BEGIN
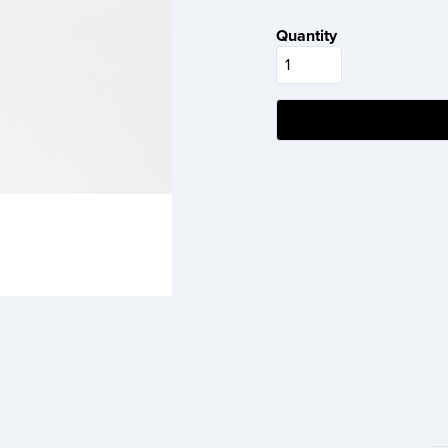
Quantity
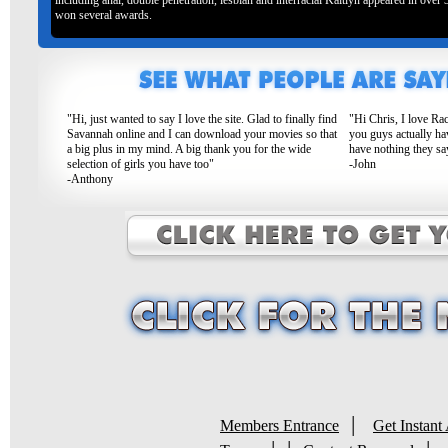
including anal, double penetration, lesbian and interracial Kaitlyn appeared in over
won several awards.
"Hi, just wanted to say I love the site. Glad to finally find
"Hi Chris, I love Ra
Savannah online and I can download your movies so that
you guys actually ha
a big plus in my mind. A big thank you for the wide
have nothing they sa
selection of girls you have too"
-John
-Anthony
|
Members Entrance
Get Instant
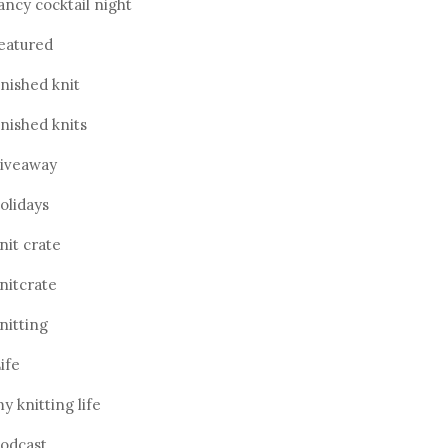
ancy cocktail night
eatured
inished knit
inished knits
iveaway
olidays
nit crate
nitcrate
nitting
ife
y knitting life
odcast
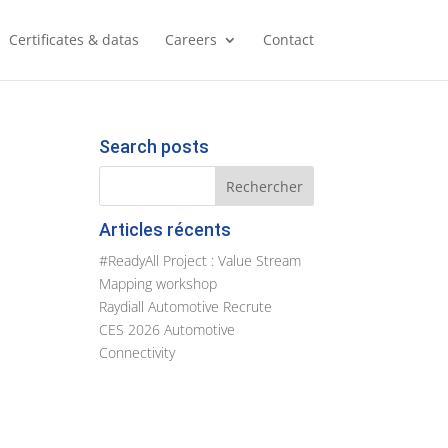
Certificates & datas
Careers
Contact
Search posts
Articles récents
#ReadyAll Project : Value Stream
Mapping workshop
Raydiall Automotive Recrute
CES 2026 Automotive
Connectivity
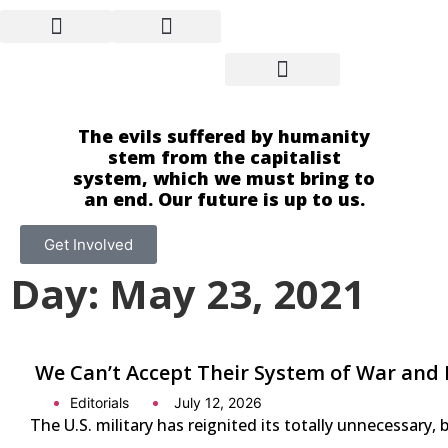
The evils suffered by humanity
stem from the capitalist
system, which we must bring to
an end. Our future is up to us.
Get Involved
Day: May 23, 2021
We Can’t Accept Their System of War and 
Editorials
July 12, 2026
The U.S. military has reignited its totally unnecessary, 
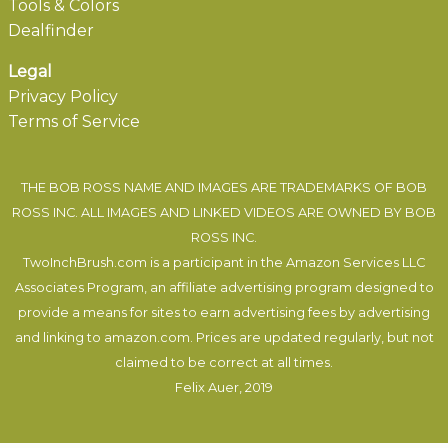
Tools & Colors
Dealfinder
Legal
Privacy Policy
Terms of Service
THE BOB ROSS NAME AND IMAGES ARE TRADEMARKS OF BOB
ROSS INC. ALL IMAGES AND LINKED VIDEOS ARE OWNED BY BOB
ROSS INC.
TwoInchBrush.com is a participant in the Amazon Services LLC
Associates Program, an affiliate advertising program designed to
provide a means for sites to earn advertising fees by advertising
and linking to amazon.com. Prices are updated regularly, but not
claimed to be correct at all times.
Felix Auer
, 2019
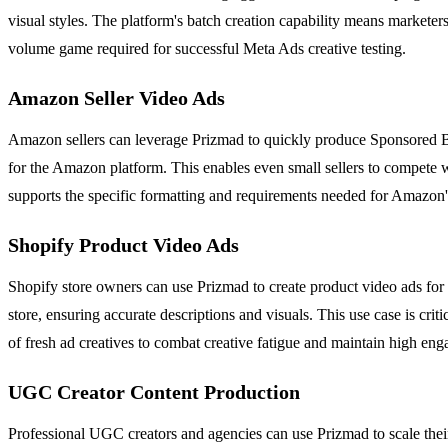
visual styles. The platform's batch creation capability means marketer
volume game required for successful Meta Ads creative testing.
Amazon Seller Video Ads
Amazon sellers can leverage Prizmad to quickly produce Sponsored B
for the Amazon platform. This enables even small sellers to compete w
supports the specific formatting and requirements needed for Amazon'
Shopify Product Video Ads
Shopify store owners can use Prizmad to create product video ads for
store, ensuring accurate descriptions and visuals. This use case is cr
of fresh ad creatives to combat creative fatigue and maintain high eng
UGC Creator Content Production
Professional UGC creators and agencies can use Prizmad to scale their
END
BEGIN
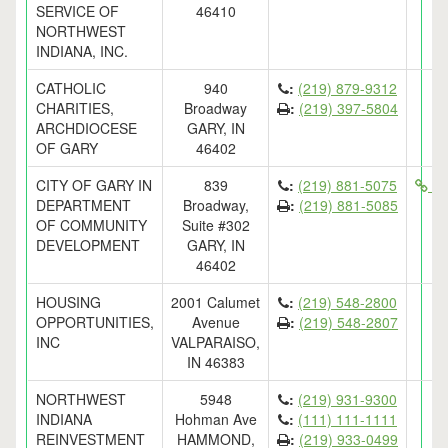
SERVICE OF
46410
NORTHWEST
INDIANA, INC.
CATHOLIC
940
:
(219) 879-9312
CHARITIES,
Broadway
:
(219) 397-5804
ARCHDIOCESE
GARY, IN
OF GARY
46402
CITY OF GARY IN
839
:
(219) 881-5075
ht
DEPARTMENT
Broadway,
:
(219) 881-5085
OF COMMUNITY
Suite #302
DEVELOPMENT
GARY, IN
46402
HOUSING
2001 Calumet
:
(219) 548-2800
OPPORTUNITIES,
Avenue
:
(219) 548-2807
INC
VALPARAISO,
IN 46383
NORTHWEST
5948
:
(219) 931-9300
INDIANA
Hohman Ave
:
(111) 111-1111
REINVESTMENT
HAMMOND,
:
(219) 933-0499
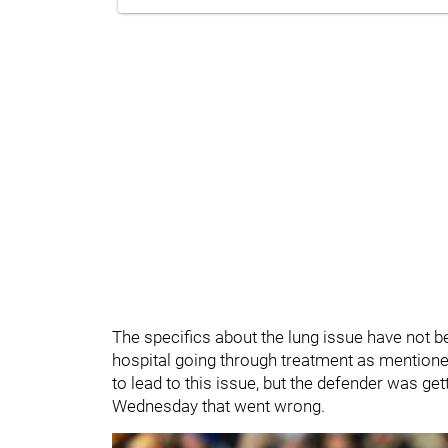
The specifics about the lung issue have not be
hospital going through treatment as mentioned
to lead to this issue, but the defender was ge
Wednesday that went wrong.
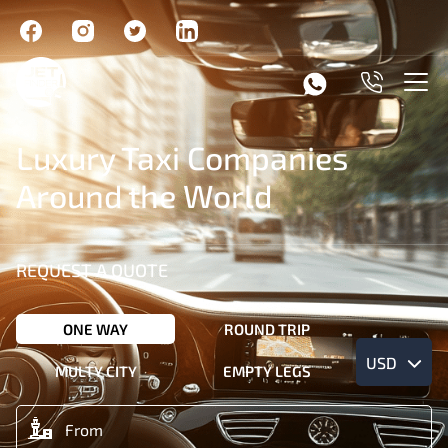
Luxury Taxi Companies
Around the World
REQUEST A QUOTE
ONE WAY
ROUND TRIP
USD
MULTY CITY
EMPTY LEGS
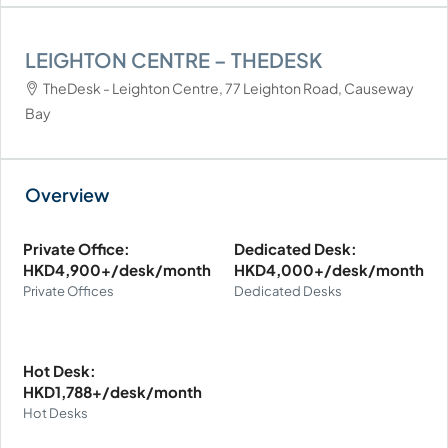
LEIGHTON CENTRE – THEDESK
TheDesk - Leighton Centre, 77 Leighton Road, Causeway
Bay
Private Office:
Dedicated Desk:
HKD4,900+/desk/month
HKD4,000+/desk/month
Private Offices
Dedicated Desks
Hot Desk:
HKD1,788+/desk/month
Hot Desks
END
▶ What to do: In the entries above, find the line containing "THE BOB ROSS" and the line containing "for the Amazon", then copy both and every line between them exactly, without any picture.

▶ The completed task:
THE BOB ROSS NAME AND IMAGES ARE TRADEMARKS OF BOB
ROSS INC. ALL IMAGES AND LINKED VIDEOS ARE OWNED BY BOB
ROSS INC.
TwoInchBrush.com is a participant in the Amazon Services LLC
Associates Program, an affiliate advertising program designed to
provide a means for sites to earn advertising fees by advertising
and linking to amazon.com. Prices are updated regularly, but not
claimed to be correct at all times.
Felix Auer
, 2019
visual styles. The platform's batch creation capability means marketer
volume game required for successful Meta Ads creative testing.
Amazon Seller Video Ads
Amazon sellers can leverage Prizmad to quickly produce Sponsored B
for the Amazon platform. This enables even small sellers to compete w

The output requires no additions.